Open-source projects incubated or supported work that intersected with products such as D3.js, Leaflet, Mapbox, CartoDB, Jupyter Notebook, and Pandas (software). Fellows contributed to visualization libraries used by teams at The New York Times Graphics Department, ProPublica Data Store, and The Guardian Data Blog. Projects included newsroom deployment patterns for Amazon Web Services, containerization via Docker, continuous integration workflows influenced by Travis CI and CircleCI, and editorial tooling interoperable with WordPress, Drupal, and Contentful. Collaborative outputs resembled extensions or integrations with OpenRefine, Tabula, and Bootstrap (framework), while experiments drew on design systems from Material Design and Bootstrap. Educational resources echoed materials from Mozilla Developer Network and W3C best practices.

Partnerships and Funding

Funding and partnerships involved philanthropic and institutional actors including the Knight Foundation, Mozilla Foundation, and municipal actors like City of New York offices. Collaborating newsrooms included The New York Times, The Washington Post, The Guardian, Reuters, Bloomberg L.P., ProPublica, Vox Media, BuzzFeed, and public broadcasters such as NPR and BBC News. Academic partners comprised Columbia University, University of California, Berkeley, New York University, Stanford University, and University of Missouri School of Journalism. Technology partners ranged from GitHub and Mozilla to cloud providers such as Amazon Web Services and developer communities like Stack Overflow. The funding model reflected philanthropic grants similar to awards from the MacArthur Foundation and contracts with institutions akin to Knight News Challenge winners.

Impact and Reception

OpenNews influenced how newsroom engineering teams at outlets such as The New York Times Graphics Department, ProPublica, and The Guardian Datablog organized around code and editorial collaboration. Its fellowships and workshops contributed to adoption of tools like D3.js and workflows using GitHub in newsrooms, paralleling shifts seen in organizations such as FiveThirtyEight and Vox. Commentators in media circles associated with Columbia Journalism Review, Nieman Lab, Poynter Institute, and The Tow Center credited the program with professionalizing newsroom development roles and fostering cross-disciplinary communities similar to those formed by Data Journalism Handbook contributors. Critics and analysts from outlets including Politico and The Atlantic debated sustainability and reliance on philanthropic funding versus commercial models pursued by firms like The New York Times Company and Gannett.

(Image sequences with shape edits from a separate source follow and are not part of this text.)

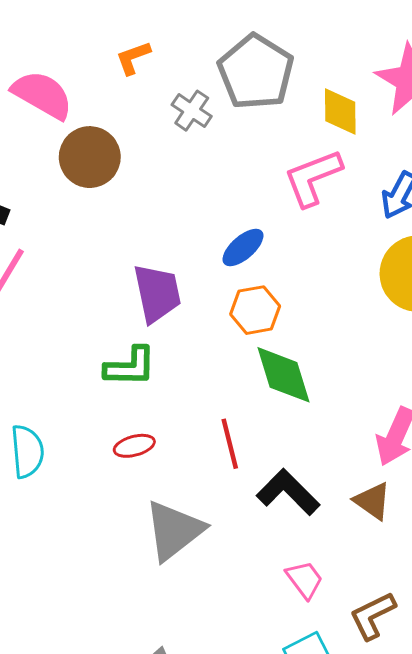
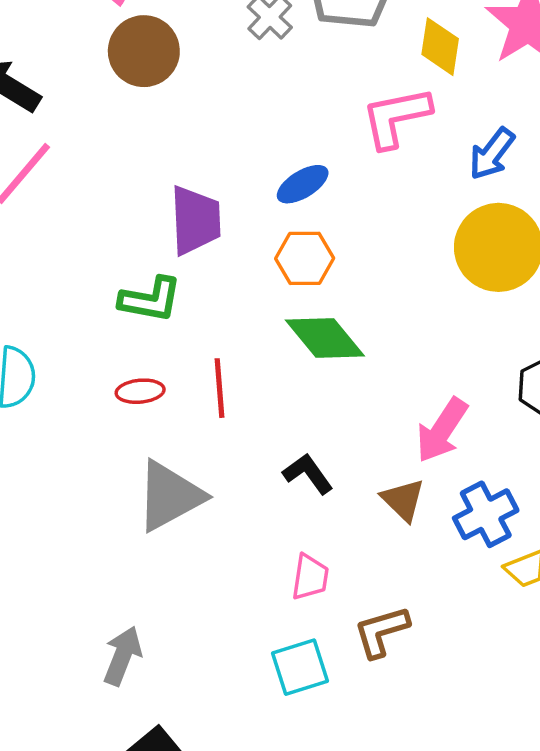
green diamond: (283, 375) -> (325, 338), turned -32
red line: (230, 444) -> (220, 388), moved
black L-shape: (288, 492) -> (308, 474), size x0.7
pink trapezoid: (304, 580) -> (310, 577), turned 36

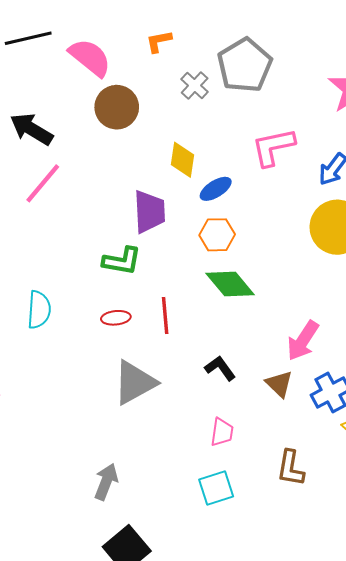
yellow diamond: (440, 47) -> (182, 160), moved
brown L-shape: (381, 632) -> (291, 468), moved, turned -63

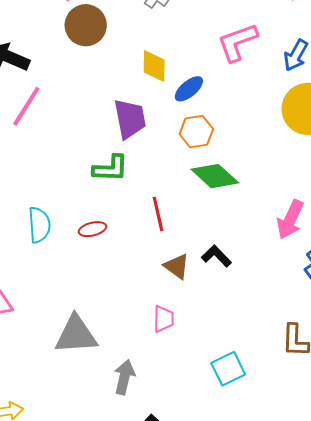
red ellipse: (116, 318) -> (92, 229), moved
gray triangle: (135, 383) -> (76, 335), moved, turned 33
brown triangle: (279, 384) -> (177, 266), moved
pink trapezoid: (222, 432) -> (163, 319), moved

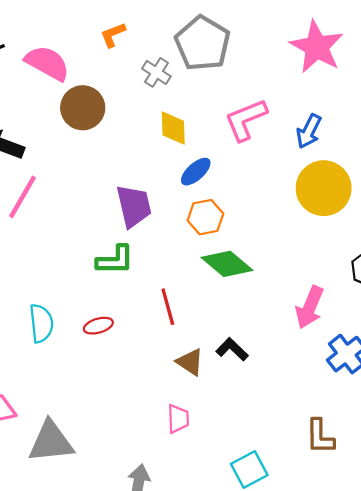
yellow diamond: (154, 66) -> (173, 128), moved
gray triangle: (76, 335) -> (51, 442), moved

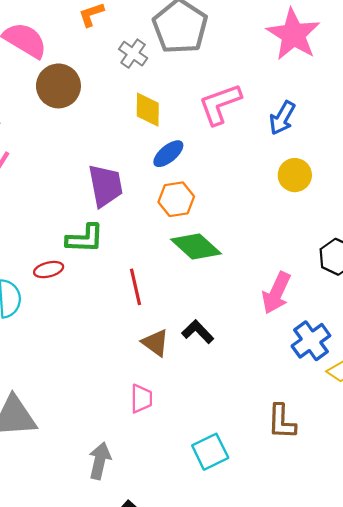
yellow circle: (324, 188) -> (295, 175), size x0.6
red ellipse: (98, 326) -> (49, 270), moved

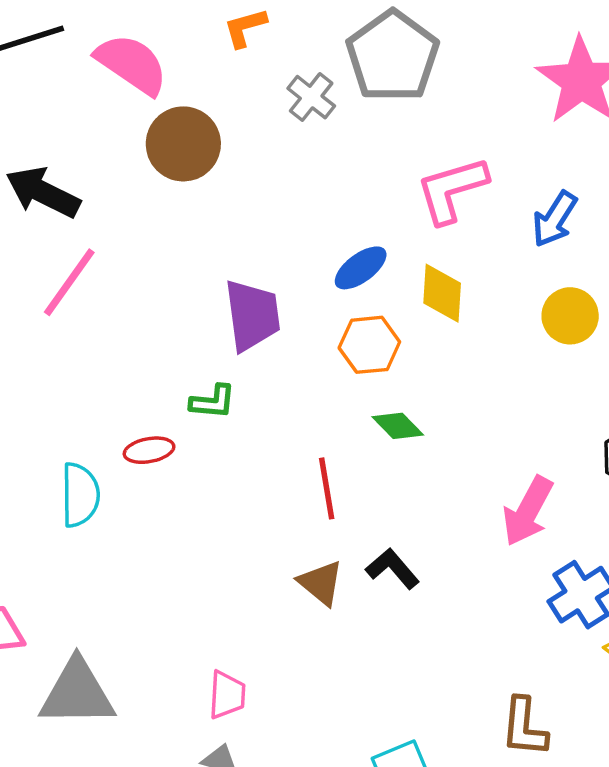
yellow diamond: (148, 110) -> (442, 293), moved
green L-shape: (85, 238) -> (213, 402), size x0.7
green diamond: (196, 247) -> (398, 426), size x0.6
red line: (135, 287) -> (327, 488), moved
pink trapezoid: (141, 399) -> (227, 695), moved

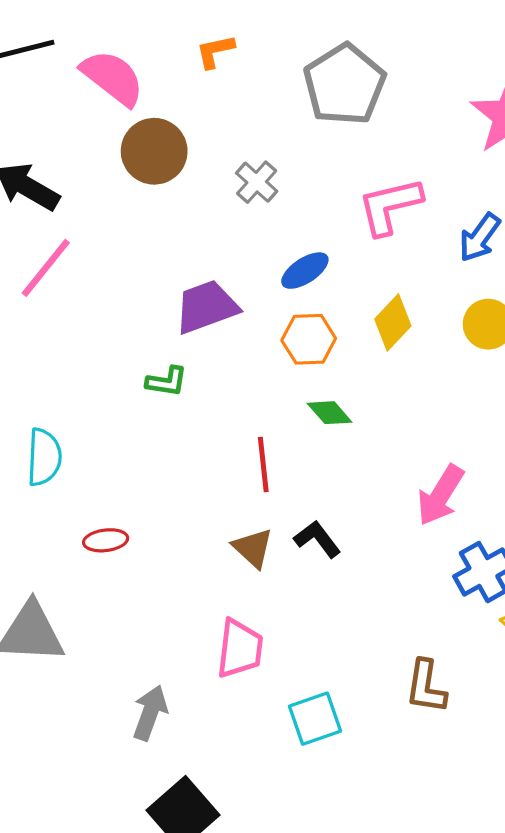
gray cross: (311, 97) -> (257, 182), moved
yellow diamond: (442, 293) -> (393, 323), moved, turned 36
purple trapezoid: (252, 315) -> (206, 307), turned -106
red ellipse: (149, 450) -> (106, 540), moved
pink trapezoid: (227, 695) -> (240, 649), moved, size x1.4

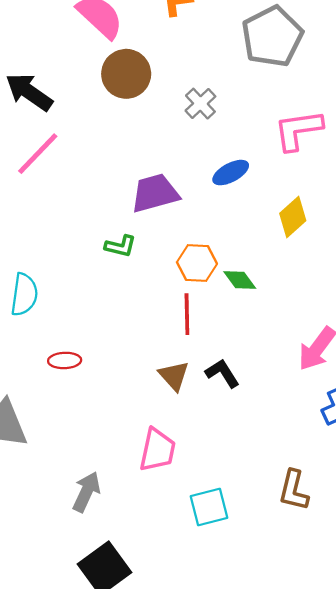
orange hexagon: (309, 339) -> (197, 263), moved

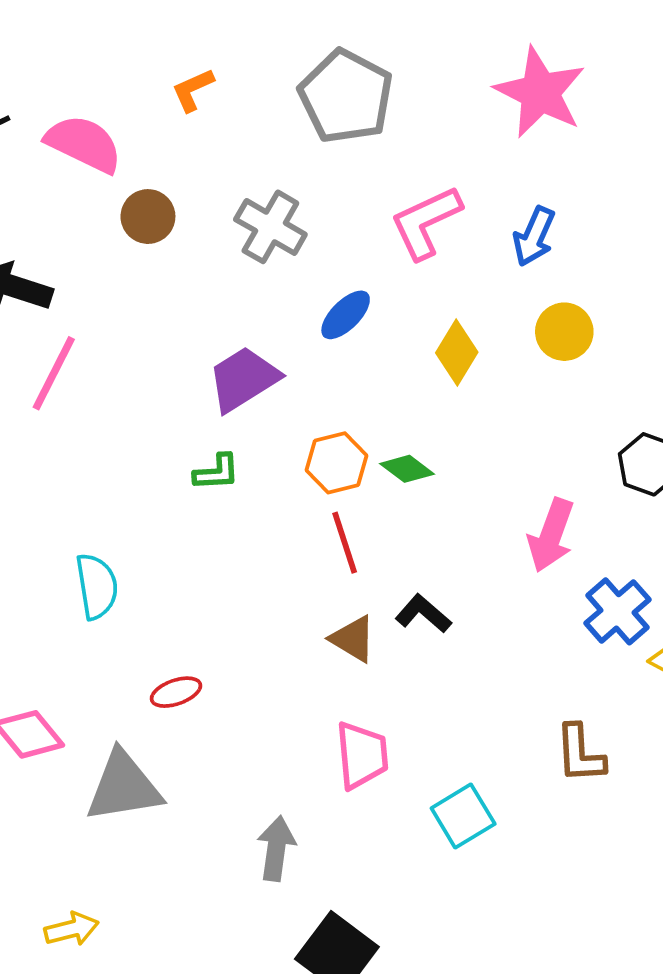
brown circle: (126, 74) -> (148, 217), size x0.7
gray cross: (200, 104) -> (270, 227), size x1.4
red ellipse: (65, 360) -> (176, 692), moved

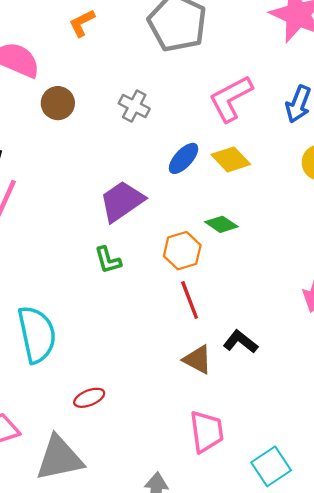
gray cross: (270, 227) -> (134, 106), size x0.7
yellow diamond: (457, 352) -> (231, 159), moved, turned -72
green diamond: (407, 469) -> (221, 224), moved
green L-shape: (217, 472) -> (108, 260), turned 80
cyan semicircle: (97, 586) -> (37, 334), size x1.4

Notable Alumni and Contributors

Alumni and contributors have joined or influenced organizations such as The New York Times, The Washington Post, The Guardian, ProPublica, Vox Media, FiveThirtyEight, BuzzFeed News, NPR, BBC News, Al Jazeera, Bloomberg L.P., and academic centers including Tow Center for Digital Journalism and MIT Media Lab. Individual technologists and journalists associated with the initiative went on to work at GitHub, Mozilla, Google News Lab, Facebook Journalism Project, Mapbox, Carto, and startups incubated at Y Combinator or accelerators like Techstars. Contributors included practitioners active in communities around D3.js, OpenStreetMap, Jupyter, Pandas (software), and editorial projects cited by Nieman Lab and Columbia Journalism Review.